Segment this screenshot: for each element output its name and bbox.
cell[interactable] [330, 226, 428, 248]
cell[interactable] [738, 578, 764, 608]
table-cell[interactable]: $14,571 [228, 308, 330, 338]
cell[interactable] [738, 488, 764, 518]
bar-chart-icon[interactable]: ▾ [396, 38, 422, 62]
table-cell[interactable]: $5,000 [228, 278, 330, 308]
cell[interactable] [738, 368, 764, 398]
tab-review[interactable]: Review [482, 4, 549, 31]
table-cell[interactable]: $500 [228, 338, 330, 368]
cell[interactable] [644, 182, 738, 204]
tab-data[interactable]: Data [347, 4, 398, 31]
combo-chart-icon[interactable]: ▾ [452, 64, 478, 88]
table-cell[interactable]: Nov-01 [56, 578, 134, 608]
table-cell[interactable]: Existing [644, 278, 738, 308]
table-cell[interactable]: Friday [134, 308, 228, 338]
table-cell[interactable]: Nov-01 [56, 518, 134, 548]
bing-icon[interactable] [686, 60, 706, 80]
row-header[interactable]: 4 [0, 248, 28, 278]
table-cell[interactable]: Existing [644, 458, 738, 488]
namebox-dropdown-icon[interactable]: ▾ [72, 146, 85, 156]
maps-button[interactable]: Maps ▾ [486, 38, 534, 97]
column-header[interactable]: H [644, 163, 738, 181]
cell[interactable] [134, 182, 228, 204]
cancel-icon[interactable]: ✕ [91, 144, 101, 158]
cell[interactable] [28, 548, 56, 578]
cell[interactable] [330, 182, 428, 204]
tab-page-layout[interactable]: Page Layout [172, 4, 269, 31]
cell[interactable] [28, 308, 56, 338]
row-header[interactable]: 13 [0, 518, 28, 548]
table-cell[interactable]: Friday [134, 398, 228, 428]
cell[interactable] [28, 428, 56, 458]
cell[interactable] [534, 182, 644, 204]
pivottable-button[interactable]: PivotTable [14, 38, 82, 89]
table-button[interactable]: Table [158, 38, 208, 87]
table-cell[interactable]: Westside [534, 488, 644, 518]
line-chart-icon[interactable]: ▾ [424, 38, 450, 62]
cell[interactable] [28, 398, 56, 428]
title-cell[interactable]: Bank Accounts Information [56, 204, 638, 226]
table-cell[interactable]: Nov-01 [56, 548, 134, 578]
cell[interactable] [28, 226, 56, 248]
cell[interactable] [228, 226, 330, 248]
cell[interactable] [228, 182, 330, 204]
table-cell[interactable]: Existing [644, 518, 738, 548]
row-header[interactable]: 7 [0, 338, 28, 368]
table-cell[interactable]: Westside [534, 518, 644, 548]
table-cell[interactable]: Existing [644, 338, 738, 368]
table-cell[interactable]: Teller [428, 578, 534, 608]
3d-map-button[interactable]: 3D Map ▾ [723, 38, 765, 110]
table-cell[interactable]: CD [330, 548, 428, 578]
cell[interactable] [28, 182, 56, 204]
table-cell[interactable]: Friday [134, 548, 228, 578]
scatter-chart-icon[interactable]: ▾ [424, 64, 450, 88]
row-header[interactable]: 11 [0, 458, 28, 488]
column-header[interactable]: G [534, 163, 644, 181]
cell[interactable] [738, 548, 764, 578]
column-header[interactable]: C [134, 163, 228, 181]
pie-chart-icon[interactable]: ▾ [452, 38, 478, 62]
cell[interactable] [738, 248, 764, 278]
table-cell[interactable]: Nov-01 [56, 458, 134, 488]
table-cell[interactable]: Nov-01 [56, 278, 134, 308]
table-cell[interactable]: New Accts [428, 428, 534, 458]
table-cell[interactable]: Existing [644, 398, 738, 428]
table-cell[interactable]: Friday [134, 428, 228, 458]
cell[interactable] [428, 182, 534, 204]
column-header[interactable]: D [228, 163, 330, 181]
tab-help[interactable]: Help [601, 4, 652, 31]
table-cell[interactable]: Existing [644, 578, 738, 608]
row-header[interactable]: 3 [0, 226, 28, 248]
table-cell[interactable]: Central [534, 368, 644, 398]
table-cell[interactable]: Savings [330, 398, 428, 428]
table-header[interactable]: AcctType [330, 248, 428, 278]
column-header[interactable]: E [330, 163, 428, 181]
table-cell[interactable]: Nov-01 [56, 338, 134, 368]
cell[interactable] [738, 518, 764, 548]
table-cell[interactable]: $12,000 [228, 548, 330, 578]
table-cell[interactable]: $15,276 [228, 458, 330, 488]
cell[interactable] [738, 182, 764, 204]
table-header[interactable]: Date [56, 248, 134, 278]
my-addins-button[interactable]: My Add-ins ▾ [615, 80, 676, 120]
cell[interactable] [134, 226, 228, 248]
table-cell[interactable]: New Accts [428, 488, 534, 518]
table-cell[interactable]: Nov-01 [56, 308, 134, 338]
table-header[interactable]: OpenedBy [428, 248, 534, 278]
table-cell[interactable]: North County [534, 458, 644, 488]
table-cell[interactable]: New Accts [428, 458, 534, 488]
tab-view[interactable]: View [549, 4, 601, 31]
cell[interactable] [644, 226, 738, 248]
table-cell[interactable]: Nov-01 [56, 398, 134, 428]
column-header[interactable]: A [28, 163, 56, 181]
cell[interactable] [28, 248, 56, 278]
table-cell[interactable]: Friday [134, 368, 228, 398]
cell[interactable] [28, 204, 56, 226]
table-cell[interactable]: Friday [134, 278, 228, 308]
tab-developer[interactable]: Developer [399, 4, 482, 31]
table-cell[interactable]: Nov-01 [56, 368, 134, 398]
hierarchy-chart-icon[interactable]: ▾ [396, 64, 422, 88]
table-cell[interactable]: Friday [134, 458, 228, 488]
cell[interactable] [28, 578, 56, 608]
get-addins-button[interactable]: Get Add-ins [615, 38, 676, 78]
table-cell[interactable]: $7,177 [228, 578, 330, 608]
--
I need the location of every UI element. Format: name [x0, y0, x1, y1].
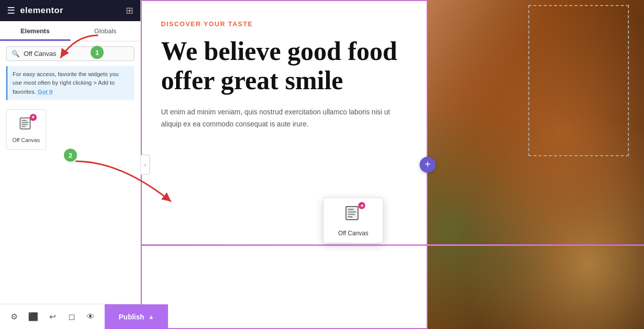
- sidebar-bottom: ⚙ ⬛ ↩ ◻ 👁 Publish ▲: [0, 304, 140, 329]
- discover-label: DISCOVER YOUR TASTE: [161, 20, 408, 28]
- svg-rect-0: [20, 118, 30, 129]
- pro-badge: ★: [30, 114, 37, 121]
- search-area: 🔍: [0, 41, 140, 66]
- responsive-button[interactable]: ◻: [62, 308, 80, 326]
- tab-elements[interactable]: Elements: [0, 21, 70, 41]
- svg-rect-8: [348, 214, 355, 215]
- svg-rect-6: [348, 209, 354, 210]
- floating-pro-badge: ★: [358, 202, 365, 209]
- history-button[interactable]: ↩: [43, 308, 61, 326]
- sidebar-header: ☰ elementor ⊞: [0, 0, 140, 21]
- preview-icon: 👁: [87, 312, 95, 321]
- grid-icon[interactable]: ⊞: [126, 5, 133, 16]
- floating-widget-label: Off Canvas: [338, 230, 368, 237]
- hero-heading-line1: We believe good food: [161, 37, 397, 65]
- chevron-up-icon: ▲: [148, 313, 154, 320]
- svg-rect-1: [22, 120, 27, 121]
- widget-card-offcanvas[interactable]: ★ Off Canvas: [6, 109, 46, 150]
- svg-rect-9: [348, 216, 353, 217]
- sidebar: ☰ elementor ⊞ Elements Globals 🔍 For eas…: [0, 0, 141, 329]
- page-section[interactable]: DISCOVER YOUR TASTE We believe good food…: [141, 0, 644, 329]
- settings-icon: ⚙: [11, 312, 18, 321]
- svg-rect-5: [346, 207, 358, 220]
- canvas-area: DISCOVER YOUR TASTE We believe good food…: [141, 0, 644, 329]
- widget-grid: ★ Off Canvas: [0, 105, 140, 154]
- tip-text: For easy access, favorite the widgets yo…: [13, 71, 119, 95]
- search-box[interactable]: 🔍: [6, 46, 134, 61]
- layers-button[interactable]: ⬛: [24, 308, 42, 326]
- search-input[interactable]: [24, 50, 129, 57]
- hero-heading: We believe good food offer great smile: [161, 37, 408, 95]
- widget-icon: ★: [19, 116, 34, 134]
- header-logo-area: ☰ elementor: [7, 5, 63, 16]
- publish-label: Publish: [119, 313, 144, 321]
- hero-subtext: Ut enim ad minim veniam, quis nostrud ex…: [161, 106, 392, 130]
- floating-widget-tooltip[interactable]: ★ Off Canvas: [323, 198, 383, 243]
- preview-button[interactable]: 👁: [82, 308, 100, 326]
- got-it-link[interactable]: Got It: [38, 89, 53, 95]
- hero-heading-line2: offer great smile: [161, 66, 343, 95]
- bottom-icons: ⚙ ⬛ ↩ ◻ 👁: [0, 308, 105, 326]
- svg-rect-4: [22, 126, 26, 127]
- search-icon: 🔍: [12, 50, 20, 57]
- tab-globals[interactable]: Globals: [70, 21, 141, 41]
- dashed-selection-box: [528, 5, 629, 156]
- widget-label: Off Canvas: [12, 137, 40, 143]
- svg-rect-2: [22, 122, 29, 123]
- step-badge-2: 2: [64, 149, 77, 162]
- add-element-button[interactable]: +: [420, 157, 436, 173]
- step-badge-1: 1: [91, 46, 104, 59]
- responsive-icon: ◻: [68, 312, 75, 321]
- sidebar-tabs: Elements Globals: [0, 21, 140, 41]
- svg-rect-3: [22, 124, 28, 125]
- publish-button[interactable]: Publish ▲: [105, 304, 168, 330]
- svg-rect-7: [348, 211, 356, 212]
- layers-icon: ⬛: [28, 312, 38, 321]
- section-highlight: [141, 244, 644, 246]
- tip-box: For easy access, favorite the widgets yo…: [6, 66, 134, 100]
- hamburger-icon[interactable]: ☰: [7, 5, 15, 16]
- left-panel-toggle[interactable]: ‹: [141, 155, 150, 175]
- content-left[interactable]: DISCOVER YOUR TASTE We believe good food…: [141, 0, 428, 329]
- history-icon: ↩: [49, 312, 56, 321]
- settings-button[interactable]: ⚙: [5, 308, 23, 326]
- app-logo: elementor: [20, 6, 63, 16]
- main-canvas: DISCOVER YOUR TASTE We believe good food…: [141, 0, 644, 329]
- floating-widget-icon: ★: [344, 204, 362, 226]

- Work required -
Number of lines above containing the word "chart": state it and add nothing else.

- Exercise result -
6